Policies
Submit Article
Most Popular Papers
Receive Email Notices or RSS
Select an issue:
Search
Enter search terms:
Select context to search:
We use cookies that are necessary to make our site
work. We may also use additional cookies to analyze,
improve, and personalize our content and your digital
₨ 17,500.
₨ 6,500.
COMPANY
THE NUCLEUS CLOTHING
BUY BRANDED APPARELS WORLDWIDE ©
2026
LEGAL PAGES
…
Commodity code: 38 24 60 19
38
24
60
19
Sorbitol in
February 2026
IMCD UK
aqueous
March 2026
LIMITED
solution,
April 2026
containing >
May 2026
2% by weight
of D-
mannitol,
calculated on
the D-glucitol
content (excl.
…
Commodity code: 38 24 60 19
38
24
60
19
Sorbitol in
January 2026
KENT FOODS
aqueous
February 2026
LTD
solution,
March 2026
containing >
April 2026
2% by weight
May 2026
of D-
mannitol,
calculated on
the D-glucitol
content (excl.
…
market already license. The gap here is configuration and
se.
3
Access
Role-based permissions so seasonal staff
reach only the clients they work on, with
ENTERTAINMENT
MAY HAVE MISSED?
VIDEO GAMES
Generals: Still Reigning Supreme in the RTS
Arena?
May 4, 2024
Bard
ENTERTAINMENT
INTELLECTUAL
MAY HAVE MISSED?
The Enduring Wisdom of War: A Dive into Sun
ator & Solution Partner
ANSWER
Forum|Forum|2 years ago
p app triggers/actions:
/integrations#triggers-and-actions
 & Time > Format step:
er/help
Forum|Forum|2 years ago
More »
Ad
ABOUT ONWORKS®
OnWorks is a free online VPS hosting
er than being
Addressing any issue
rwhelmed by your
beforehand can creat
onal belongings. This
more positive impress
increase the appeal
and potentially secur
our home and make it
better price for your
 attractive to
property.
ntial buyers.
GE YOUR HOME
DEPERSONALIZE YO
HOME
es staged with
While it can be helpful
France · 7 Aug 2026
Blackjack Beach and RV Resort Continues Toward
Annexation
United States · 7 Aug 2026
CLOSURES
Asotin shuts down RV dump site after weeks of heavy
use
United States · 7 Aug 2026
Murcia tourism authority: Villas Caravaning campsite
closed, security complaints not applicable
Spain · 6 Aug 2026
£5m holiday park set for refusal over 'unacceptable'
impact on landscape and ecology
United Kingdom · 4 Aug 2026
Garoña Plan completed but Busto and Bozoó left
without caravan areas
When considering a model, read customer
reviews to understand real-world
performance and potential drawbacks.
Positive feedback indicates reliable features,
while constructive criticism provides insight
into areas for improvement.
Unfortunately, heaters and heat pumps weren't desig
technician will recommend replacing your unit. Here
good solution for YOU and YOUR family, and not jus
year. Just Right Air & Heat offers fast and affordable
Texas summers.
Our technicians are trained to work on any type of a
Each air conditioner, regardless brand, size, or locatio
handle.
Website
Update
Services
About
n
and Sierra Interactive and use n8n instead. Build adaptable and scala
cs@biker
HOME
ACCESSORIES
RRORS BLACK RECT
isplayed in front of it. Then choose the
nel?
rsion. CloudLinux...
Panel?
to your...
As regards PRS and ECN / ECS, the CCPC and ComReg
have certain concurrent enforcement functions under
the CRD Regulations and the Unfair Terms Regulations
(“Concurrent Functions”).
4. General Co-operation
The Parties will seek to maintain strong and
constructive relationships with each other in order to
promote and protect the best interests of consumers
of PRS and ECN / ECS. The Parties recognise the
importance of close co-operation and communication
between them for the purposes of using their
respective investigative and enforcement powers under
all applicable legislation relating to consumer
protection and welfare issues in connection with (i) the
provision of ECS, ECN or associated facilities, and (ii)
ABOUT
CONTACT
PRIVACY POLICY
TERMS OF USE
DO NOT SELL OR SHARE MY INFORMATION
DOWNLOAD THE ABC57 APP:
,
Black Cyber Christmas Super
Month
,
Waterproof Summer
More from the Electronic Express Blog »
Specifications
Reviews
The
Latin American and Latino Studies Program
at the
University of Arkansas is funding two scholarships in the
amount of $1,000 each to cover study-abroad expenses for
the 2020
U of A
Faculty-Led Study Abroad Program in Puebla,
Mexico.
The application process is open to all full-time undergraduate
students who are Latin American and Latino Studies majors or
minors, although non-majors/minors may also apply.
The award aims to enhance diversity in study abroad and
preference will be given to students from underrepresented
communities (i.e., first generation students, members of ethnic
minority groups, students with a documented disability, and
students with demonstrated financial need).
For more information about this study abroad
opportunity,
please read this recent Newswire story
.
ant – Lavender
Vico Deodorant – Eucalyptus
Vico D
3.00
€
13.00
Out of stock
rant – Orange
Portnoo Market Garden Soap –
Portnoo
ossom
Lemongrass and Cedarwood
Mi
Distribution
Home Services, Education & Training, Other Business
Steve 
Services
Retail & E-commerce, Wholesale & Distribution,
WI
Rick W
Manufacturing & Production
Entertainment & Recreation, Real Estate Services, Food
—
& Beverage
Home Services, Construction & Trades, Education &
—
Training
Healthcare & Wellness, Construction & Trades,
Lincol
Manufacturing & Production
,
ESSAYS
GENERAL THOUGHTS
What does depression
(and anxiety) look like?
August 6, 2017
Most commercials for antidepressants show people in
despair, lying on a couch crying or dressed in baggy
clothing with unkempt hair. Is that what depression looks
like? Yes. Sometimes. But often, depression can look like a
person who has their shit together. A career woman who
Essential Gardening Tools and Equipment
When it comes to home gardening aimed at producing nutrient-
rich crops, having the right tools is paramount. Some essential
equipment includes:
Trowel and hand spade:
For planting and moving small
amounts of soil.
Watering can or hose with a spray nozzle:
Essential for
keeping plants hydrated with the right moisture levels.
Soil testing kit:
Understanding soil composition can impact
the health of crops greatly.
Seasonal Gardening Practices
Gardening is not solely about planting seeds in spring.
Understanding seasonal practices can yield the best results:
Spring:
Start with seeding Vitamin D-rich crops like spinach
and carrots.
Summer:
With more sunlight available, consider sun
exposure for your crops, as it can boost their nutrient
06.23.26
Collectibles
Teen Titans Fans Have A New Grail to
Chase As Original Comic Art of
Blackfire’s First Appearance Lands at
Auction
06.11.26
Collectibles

# EXERCISE INSTRUCTIONS
The whole listing above, line by line, is to be retyped exactly.

# FINISHED TASK
Policies
Submit Article
Most Popular Papers
Receive Email Notices or RSS
Select an issue:
Search
Enter search terms:
Select context to search:
We use cookies that are necessary to make our site
work. We may also use additional cookies to analyze,
improve, and personalize our content and your digital
₨ 17,500.
₨ 6,500.
COMPANY
THE NUCLEUS CLOTHING
BUY BRANDED APPARELS WORLDWIDE ©
2026
LEGAL PAGES
…
Commodity code: 38 24 60 19
38
24
60
19
Sorbitol in
February 2026
IMCD UK
aqueous
March 2026
LIMITED
solution,
April 2026
containing >
May 2026
2% by weight
of D-
mannitol,
calculated on
the D-glucitol
content (excl.
…
Commodity code: 38 24 60 19
38
24
60
19
Sorbitol in
January 2026
KENT FOODS
aqueous
February 2026
LTD
solution,
March 2026
containing >
April 2026
2% by weight
May 2026
of D-
mannitol,
calculated on
the D-glucitol
content (excl.
…
market already license. The gap here is configuration and
se.
3
Access
Role-based permissions so seasonal staff
reach only the clients they work on, with
ENTERTAINMENT
MAY HAVE MISSED?
VIDEO GAMES
Generals: Still Reigning Supreme in the RTS
Arena?
May 4, 2024
Bard
ENTERTAINMENT
INTELLECTUAL
MAY HAVE MISSED?
The Enduring Wisdom of War: A Dive into Sun
ator & Solution Partner
ANSWER
Forum|Forum|2 years ago
p app triggers/actions:
/integrations#triggers-and-actions
 & Time > Format step:
er/help
Forum|Forum|2 years ago
More »
Ad
ABOUT ONWORKS®
OnWorks is a free online VPS hosting
er than being
Addressing any issue
rwhelmed by your
beforehand can creat
onal belongings. This
more positive impress
increase the appeal
and potentially secur
our home and make it
better price for your
 attractive to
property.
ntial buyers.
GE YOUR HOME
DEPERSONALIZE YO
HOME
es staged with
While it can be helpful
France · 7 Aug 2026
Blackjack Beach and RV Resort Continues Toward
Annexation
United States · 7 Aug 2026
CLOSURES
Asotin shuts down RV dump site after weeks of heavy
use
United States · 7 Aug 2026
Murcia tourism authority: Villas Caravaning campsite
closed, security complaints not applicable
Spain · 6 Aug 2026
£5m holiday park set for refusal over 'unacceptable'
impact on landscape and ecology
United Kingdom · 4 Aug 2026
Garoña Plan completed but Busto and Bozoó left
without caravan areas
When considering a model, read customer
reviews to understand real-world
performance and potential drawbacks.
Positive feedback indicates reliable features,
while constructive criticism provides insight
into areas for improvement.
Unfortunately, heaters and heat pumps weren't desig
technician will recommend replacing your unit. Here
good solution for YOU and YOUR family, and not jus
year. Just Right Air & Heat offers fast and affordable
Texas summers.
Our technicians are trained to work on any type of a
Each air conditioner, regardless brand, size, or locatio
handle.
Website
Update
Services
About
n
and Sierra Interactive and use n8n instead. Build adaptable and scala
cs@biker
HOME
ACCESSORIES
RRORS BLACK RECT
isplayed in front of it. Then choose the
nel?
rsion. CloudLinux...
Panel?
to your...
As regards PRS and ECN / ECS, the CCPC and ComReg
have certain concurrent enforcement functions under
the CRD Regulations and the Unfair Terms Regulations
(“Concurrent Functions”).
4. General Co-operation
The Parties will seek to maintain strong and
constructive relationships with each other in order to
promote and protect the best interests of consumers
of PRS and ECN / ECS. The Parties recognise the
importance of close co-operation and communication
between them for the purposes of using their
respective investigative and enforcement powers under
all applicable legislation relating to consumer
protection and welfare issues in connection with (i) the
provision of ECS, ECN or associated facilities, and (ii)
ABOUT
CONTACT
PRIVACY POLICY
TERMS OF USE
DO NOT SELL OR SHARE MY INFORMATION
DOWNLOAD THE ABC57 APP:
,
Black Cyber Christmas Super
Month
,
Waterproof Summer
More from the Electronic Express Blog »
Specifications
Reviews
The
Latin American and Latino Studies Program
at the
University of Arkansas is funding two scholarships in the
amount of $1,000 each to cover study-abroad expenses for
the 2020
U of A
Faculty-Led Study Abroad Program in Puebla,
Mexico.
The application process is open to all full-time undergraduate
students who are Latin American and Latino Studies majors or
minors, although non-majors/minors may also apply.
The award aims to enhance diversity in study abroad and
preference will be given to students from underrepresented
communities (i.e., first generation students, members of ethnic
minority groups, students with a documented disability, and
students with demonstrated financial need).
For more information about this study abroad
opportunity,
please read this recent Newswire story
.
ant – Lavender
Vico Deodorant – Eucalyptus
Vico D
3.00
€
13.00
Out of stock
rant – Orange
Portnoo Market Garden Soap –
Portnoo
ossom
Lemongrass and Cedarwood
Mi
Distribution
Home Services, Education & Training, Other Business
Steve 
Services
Retail & E-commerce, Wholesale & Distribution,
WI
Rick W
Manufacturing & Production
Entertainment & Recreation, Real Estate Services, Food
—
& Beverage
Home Services, Construction & Trades, Education &
—
Training
Healthcare & Wellness, Construction & Trades,
Lincol
Manufacturing & Production
,
ESSAYS
GENERAL THOUGHTS
What does depression
(and anxiety) look like?
August 6, 2017
Most commercials for antidepressants show people in
despair, lying on a couch crying or dressed in baggy
clothing with unkempt hair. Is that what depression looks
like? Yes. Sometimes. But often, depression can look like a
person who has their shit together. A career woman who
Essential Gardening Tools and Equipment
When it comes to home gardening aimed at producing nutrient-
rich crops, having the right tools is paramount. Some essential
equipment includes:
Trowel and hand spade:
For planting and moving small
amounts of soil.
Watering can or hose with a spray nozzle:
Essential for
keeping plants hydrated with the right moisture levels.
Soil testing kit:
Understanding soil composition can impact
the health of crops greatly.
Seasonal Gardening Practices
Gardening is not solely about planting seeds in spring.
Understanding seasonal practices can yield the best results:
Spring:
Start with seeding Vitamin D-rich crops like spinach
and carrots.
Summer:
With more sunlight available, consider sun
exposure for your crops, as it can boost their nutrient
06.23.26
Collectibles
Teen Titans Fans Have A New Grail to
Chase As Original Comic Art of
Blackfire’s First Appearance Lands at
Auction
06.11.26
Collectibles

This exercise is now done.